In a letter to the House of Representatives Speaker Kevin McCarthy, Treasury Secretary Janet Yellen said that the Department is now taking special measures to make sure the government continues paying the nation’s bills.

A report by the BBC recalled that such measures have in the past involved steps such as temporarily suspending investments that the government is supposed to make into retirement and health benefit funds for federal employees, and “re-topping those funds at a later date”.

Yellen has already announced some accounting manoeuvres involving the Civil Service Retirement and Disability Fund, the Postal Service Retiree Health Benefits Fund, and the Federal Employees Retirement System Thrift Savings Plan.
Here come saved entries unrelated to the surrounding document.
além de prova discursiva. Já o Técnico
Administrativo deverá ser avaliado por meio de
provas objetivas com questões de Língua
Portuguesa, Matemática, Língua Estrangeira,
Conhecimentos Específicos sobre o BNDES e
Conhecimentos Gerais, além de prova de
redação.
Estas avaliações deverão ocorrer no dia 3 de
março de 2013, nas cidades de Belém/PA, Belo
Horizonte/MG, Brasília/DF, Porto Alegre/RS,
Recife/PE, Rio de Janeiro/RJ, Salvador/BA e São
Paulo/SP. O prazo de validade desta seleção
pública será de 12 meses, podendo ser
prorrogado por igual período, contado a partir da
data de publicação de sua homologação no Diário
What will happen if the debt ceiling is breached?

While urging lawmakers to quickly end their stand-off, the Treasury Secretary warned that if they failed to raise the debt limit by June, the government would default on its debt, which might trigger an economic catastrophe.

Failure to meet the government’s obligations would cause irreparable harm to the US economy, the livelihoods of all Americans, and global financial stability,” Yellen wrote in the letter.
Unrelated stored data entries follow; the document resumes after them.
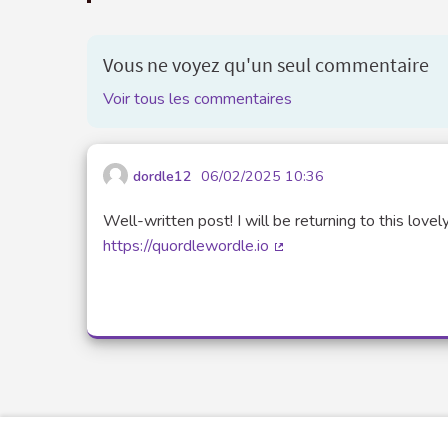
Vous ne voyez qu'un seul commentaire
Voir tous les commentaires
dordle12
06/02/2025 10:36
Well-written post! I will be returning to this lovel
https://quordlewordle.io
(Lien externe)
Once the debt default happens, analysts say that the dollar would weaken, the stock markets would collapse, and thousands of people might lose their jobs. This would also make investors “demand much higher interest rates in the future to loan money to the government”, according to the report in The NYT.
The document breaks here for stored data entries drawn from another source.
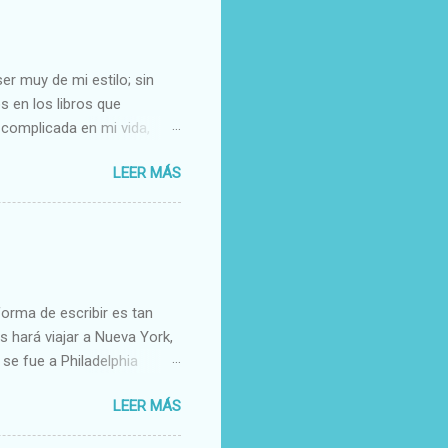
er muy de mi estilo; sin
 en los libros que
 complicada en mi vida,
uy bien un libro como éste;
LEER MÁS
 vivía en esos pueblos y me
ma poética y delicada,
 vida en la ciudad y mis
í se iban los fines de
el mundo se conoce, todo se
cer que he llegad...
forma de escribir es tan
s hará viajar a Nueva York,
se fue a Philadelphia
stado enamorada de Owen,
LEER MÁS
una foto un tanto
uentra su cara en un montón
Has the US breached the debt ceiling earlier?

No, the US has never breached the debt ceiling so far. However, experts suggest that even approaching debt default might severely impact the economy in the longer run.

In 2011, congressional Republicans and then President Barack Obama fought a prolonged, bruising battle over the debt ceiling that continued until just before the deadline for action ran out. Even so, ratings agency Standard & Poors downgraded the country’s credit rating for the first time, which made it more costly for the US federal government to borrow money thereafter, a report in The Guardian recalled.

What is the role of partisanship in the current crisis?

Fights over the debt ceiling — or altering the debt ceiling — isn’t new in the US. As per the BBC report, since 1960, Congress has raised, extended, or revised the definition of the debt limit 78 times. But in recent years, as polarisation has widened and deepened in American politics, and the political divide has become harder and starker, the fights over the debt ceiling have intensified.

Reports have noted that over the past decade, Republicans in Congress have used the issue as a bargaining chip to negotiate spending cuts. Even in 2011, the crisis had ended only after the Obama administration, under great pressure from the Republican majority House of Representatives, agreed to spending cuts worth more than $900 billion.

This time too, the GOP lawmakers have made their intentions clear — they have vowed that they will not raise the borrowing limit again unless President Biden agrees to steep cuts in federal spending, The NYT reported.

The GOP currently has only a narrow majority in the House, and Democrats have said they would not engage in “any negotiations”. The battle for the debt limit is bound to get uglier as the deadline approaches.